Before its public discussion on Tuesday, the town board will meet in executive session with its consultants on Monday to discuss the airport, which has been a continued source of frustration to many residents, particularly in Wainscott.
At the town board meeting last Thursday, an irate Wainscott resident complained about aircraft “coming in at a higher rate than ever” and conditions in the hamlet that he described as “unlivable” and “absolutely insane.”
The board had made a sincere attempt to address airport noise and volume, Supervisor Peter Van Scoyoc told the caller, James Clark. “We were sued in the process of trying to do that by a number of litigants. . . . The State Supreme Court recently ruled that we cannot regulate the airport at this time.”
The judge issued the temporary restraining order in May one day before the airport’s scheduled temporary closure, following oral arguments in three parallel lawsuits challenging the plan. To date, the plaintiffs — Blade Air Mobility, East End Hangars, and the Coalition to Keep East Hampton Airport Open, along with several individuals — have been successful in preventing the airport’s closure and new restrictions on aircraft operations. The lawsuits have since been merged.
The board had planned to limit aircraft operators to one takeoff and one landing per day, impose other restrictions based on the size and noise of aircraft, and implement an 8 p.m. to 8 a.m. curfew Monday through Thursday and from 7 p.m. to 9 a.m. Friday through Sunday and on federal holidays. All of these were prohibited by Justice Baisley.
While overall air traffic is “down about a third” from the previous year, Supervisor Van Scoyoc said “there were more flights that occurred over Wainscott than the other hamlets,” echoing an observation frequently made by members of the hamlet’s citizens advisory committee. “Wainscott bore the brunt,” he said.
At that hamlet’s citizens advisory committee meeting on Saturday, the focus shifted from the big-picture future of the airport to a short-term emphasis on the flight routes that aircraft are using.
Of most concern to the committee at present is the “two-way traffic” of aircraft takeoffs and landings occurring within short time spans over the same flight paths, with members saying they hope to influence the routes by next summer.
“Any recommendation we make about the future of the airport is kind of a moot point right now” because of the ongoing litigation, Carolyn Logan Gluck, the C.A.C.’s chairwoman, said after the meeting. Flight routes are “something over which we can make recommendations, which we hope the town and the airport managers will hear.”
The committee will start by researching those flight routes and how they are delineated because “it’s not clear to us who, besides the airport manager, is involved in that decision-making,” she said.
Ms. Logan Gluck acknowledged that “any shift in the flight routes is going to have an impact on other members of the community,” so the committee will try to avoid making recommendations that shift the burden of air traffic to other hamlets or villages. “Our overwhelming concern is public safety,” she said.
During the meeting, Barry Raebeck, an outspoken critic of the airport, asserted that “you cannot solve the problem by changing the routes.”

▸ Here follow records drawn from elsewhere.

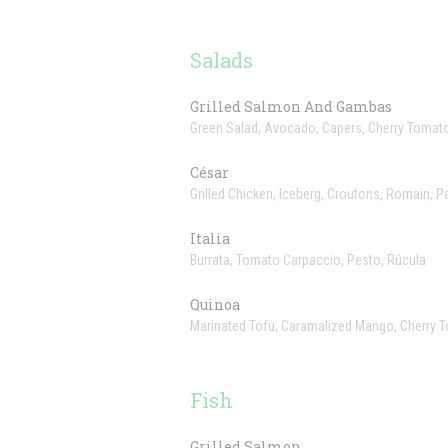
Salads
Grilled Salmon And Gambas
Green Salad, Avocado, Capers, Cherry Tomat
César
Grilled Chicken, Iceberg, Croutons, Romain,
Italia
Burrata, Tomato Carpaccio, Pesto, Rúcula
Quinoa
Marinated Tofu, Caramalized Mango, Cherry T
Fish
Grilled Salmon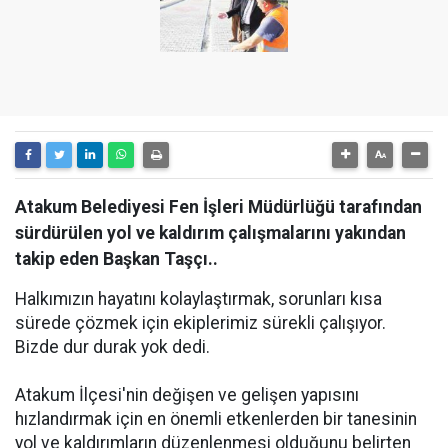
Atakum Belediyesi Fen İşleri Müdürlüğü tarafından
sürdürülen yol ve kaldırım çalışmalarını yakından
takip eden Başkan Taşçı..
Halkımızın hayatını kolaylaştırmak, sorunları kısa
sürede çözmek için ekiplerimiz sürekli çalışıyor.
Bizde dur durak yok dedi.
Atakum İlçesi'nin değişen ve gelişen yapısını
hızlandırmak için en önemli etkenlerden bir tanesinin
yol ve kaldırımların düzenlenmesi olduğunu belirten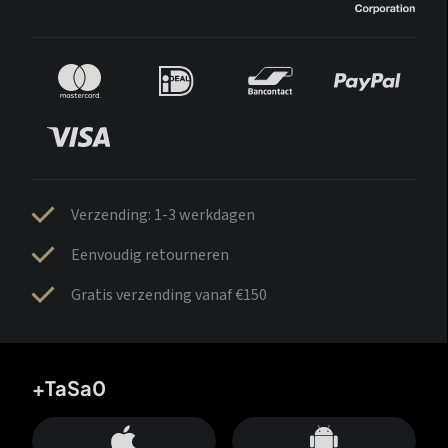
Verzending: 1-3 werkdagen
Eenvoudig retourneren
Gratis verzending vanaf €150
+TaSa0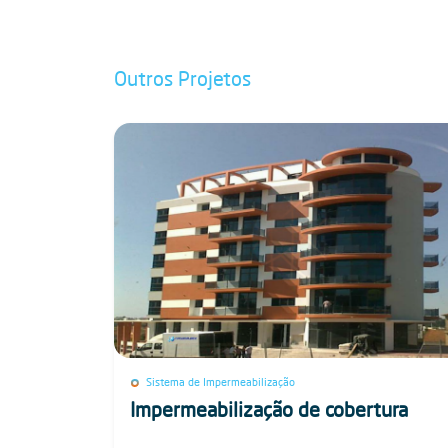
Outros Projetos
Sistema de Impermeabilização
Impermeabilização de cobertura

The town was theoretically free to retake control of the airport with the expiration of federal grant assurances in September 2021. The town board, with input from consultants and residents, landed on a middle path between the status quo and closure of the airport with the set of restrictions it planned to impose. “Now, these lawsuits are currently preventing us” from imposing restrictions at the airport, Mr. Van Scoyoc told Mr. Clark last Thursday. “But we are intending to persevere until we gain control over our town-owned airport and can regulate in a way that the community supports.”
Mr. Clark was unmoved. “Do you not realize these people don’t care about regulating?” he asked. “They will do anything they possibly can to keep this airport . . . and you’re still willing to compromise over these things.” He recommended that the town close the airport.
“We’ve been told by a judge we can’t do that,” Mr. Van Scoyoc said.